[Task details] Within the material below, locate the line with "egal, ob Sie Ihr Traumhaus kaufen" and the line with "massgeschneiderter Unterstützung", then return those two lines and all lines between them, exactly as written.

Input records section start

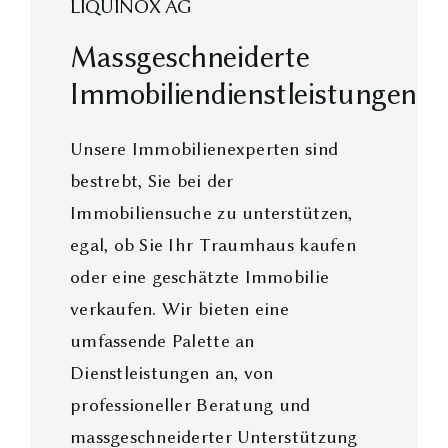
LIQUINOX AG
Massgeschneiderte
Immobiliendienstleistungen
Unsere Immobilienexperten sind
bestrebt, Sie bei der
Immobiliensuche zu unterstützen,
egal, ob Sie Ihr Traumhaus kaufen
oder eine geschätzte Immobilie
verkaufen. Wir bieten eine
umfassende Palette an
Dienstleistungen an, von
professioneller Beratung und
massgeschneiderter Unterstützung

Input records section end
Input records section start

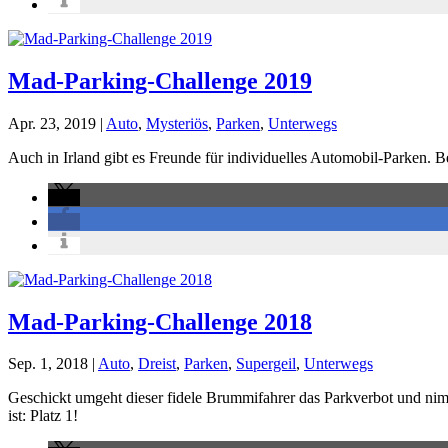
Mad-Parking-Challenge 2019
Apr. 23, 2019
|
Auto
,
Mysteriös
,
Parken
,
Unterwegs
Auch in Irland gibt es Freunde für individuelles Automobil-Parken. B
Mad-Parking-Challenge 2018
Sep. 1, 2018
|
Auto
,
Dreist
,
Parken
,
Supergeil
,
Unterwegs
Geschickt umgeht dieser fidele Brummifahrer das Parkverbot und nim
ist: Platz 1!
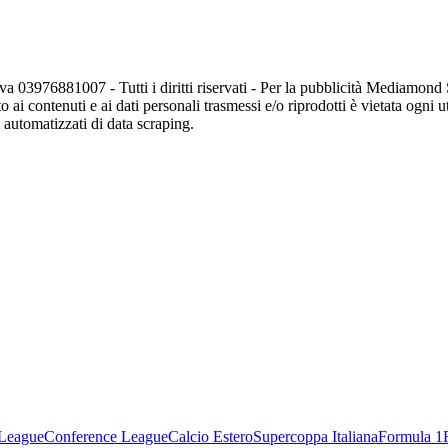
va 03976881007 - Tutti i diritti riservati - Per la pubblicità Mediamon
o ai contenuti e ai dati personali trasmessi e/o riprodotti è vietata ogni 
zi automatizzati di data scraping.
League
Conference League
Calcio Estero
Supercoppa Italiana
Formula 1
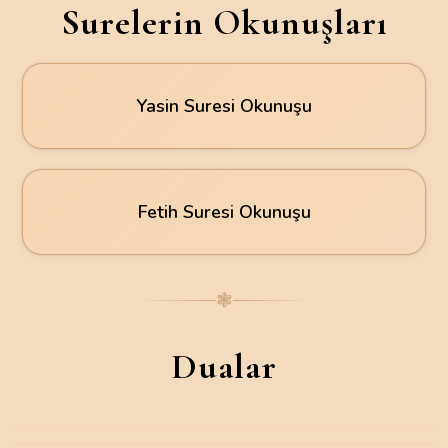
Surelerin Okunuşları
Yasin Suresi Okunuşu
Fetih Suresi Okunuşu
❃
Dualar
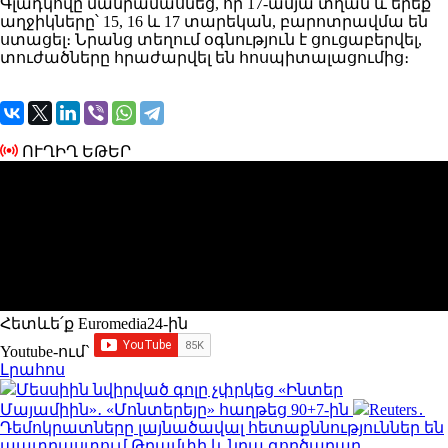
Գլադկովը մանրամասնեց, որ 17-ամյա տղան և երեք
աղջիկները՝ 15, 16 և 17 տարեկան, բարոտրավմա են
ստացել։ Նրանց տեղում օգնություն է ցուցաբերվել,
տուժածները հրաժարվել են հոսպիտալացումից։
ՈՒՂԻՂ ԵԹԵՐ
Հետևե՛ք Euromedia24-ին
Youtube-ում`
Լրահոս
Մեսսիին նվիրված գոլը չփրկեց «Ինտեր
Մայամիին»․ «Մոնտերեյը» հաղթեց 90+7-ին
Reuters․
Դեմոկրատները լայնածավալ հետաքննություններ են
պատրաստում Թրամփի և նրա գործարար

Input records section end

[Solution to the problem]
egal, ob Sie Ihr Traumhaus kaufen
oder eine geschätzte Immobilie
verkaufen. Wir bieten eine
umfassende Palette an
Dienstleistungen an, von
professioneller Beratung und
massgeschneiderter Unterstützung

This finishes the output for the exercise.